Well, “Kerry” is based on the life of my uncle, actually. His whole life consisted of this conflict between who he was as a person, a very lovable and caring individual, and his battle with drug abuse since the time he was a teenager. He had run from the police for most of his life, he was wanted for a time, so he ended up moving from one side of the United States over to Las Vegas. During that time we were still extremely close and he would come visit me and my family in Boise when I was younger. He was always a big fan of the music I would write, so I’d sit down and write songs for him on piano then record them on this little cassette player. Every time he came to visit I’d give him a cassette. He ended up passing away from a drug overdose and died a pretty lonely death in Vegas. That was a very impactful time for me. I was a senior in high school. Now I’m at the point where I’m very open with things like that that I’ve dealt with.
The whole album definitely feels more exuberant and extroverted compared to the previous two. Was your songwriting process different?
The previous two were a little more unconscious. When I wrote a song, I’d go with whatever came to mind and that was how I felt it was meant to be. Going into this album, it was much more intentional. I wanted every sound, every lyric, every emphasis to have a specific meaning. It’s very, very focused. Every single element has a purpose.
Some of the instrumentals on the record are very harsh and experimental, and you seem to have embraced horns like never before. What drew you to those kinds of sounds?
I’d never really messed around much with horns and that whole realm. When I was writing, I’d write this stuff on keyboard and I’d have fake trumpets, and I’d have notes with descriptions of when things would come in. When I got to Bristol, where I recorded, there were a lot of resources I had because lots of musicians in the area play horns. It made it very doable to accomplish this world of sound that I’d write on either piano or guitar then just translate to other instruments.
Throughout your career you’ve been portrayed by music media as a recluse. Based on what you just said, that doesn’t sound accurate.
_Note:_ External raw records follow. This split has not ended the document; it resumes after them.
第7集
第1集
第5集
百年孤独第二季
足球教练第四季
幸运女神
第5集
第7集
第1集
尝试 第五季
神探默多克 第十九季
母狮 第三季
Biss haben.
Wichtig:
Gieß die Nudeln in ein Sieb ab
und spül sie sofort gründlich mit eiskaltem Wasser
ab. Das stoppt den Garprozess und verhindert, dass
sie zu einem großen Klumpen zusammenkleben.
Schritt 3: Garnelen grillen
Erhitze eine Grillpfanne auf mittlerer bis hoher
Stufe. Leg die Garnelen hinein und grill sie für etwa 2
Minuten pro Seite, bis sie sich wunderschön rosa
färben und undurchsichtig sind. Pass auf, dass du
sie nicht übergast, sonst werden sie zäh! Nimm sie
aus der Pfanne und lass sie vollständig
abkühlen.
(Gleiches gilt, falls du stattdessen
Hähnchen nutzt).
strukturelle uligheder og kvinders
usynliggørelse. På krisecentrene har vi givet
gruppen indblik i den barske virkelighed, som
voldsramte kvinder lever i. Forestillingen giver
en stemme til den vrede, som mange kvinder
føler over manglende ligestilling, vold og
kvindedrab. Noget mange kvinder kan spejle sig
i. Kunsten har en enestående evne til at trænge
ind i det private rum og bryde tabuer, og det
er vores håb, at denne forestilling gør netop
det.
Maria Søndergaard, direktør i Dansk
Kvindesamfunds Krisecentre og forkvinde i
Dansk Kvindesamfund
I think a lot of the way I’ve been portrayed for a long time is bullshit. When I write, I’ve been in the habit of escaping from things and going off and writing in this zone, but after I’m done writing I hang out with all people all day. The first record was very intentional in that when I was writing I made sure to be involved with people, doing shit. It’s frustrating to have this persona about yourself because my existence isn’t spent alone by any means.
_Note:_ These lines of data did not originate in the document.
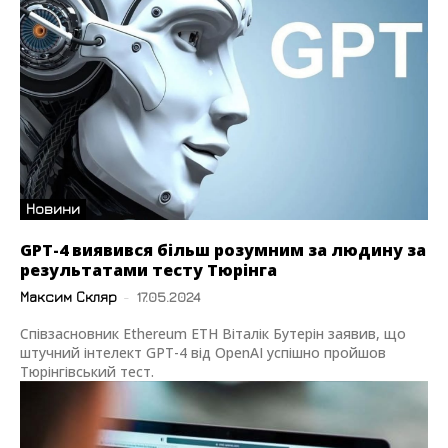
Новини
GPT-4 виявився більш розумним за людину за
результатами тесту Тюрінга
Максим Скляр
-
17.05.2024
Співзасновник Ethereum ETH Віталік Бутерін заявив, що
штучний інтелект GPT-4 від OpenAI успішно пройшов
Тюрінгівський тест.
With lyrics like “I can never feel the way I want to” and “I’m a rotten human,” frustration and self-critique seem to be major themes on the album.
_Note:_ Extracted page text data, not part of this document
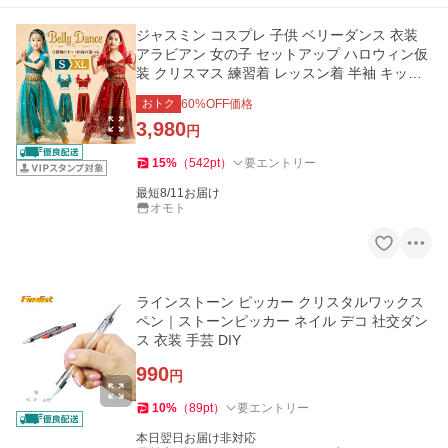
ジャスミン コスプレ 子供 ベリーダンス 衣装
アラビアン 女の子 セットアップ ハロウィン仮
装 クリスマス 練習着 レッスン着 半袖 キッズ
コスチューム
おトク
60
%OFF価格
3,980
円
15
%
（
542
pt
）
要エントリー
最短8/11お届け
オモト
ラインストーン ピッカー クリスタルワックス
ペン｜ストーンピッカー ネイル デコ 社交ダン
ス 衣装 手芸 DIY
990
円
10
%
（
89
pt
）
要エントリー
本日翌日お届け非対応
I think that comes with growing older. Over the last couple of years I’ve become aware of my failures and the things in my life that I need to work. A lot of people find it easy to go through life and not think about the areas that need improving on. I’ve spent a lot of time working on that and even obsessing over it to a certain degree. I think it’s been good for me. It’s made me a more focused writer and an intentional, transparent human being, and that’s bled into a lot of songs on this album.
While the album focuses on interiority, you’ve also spoken out about social issues like racism and homophobia on Twitter.
I find myself so frustrated, especially living in Idaho because it’s so conservative here. It’s so infuriating when I see people who don’t accept other people for who they are, and I think that also has bled into my music the older that I get. A lot of people choose to be ignorant about all the hatred going on around us. It’s total bullshit. As human beings, our priority should be loving other people around us and making them feel special and cared for. It’s hard living in a very conservative state where I feel like a lot of people aren’t doing that.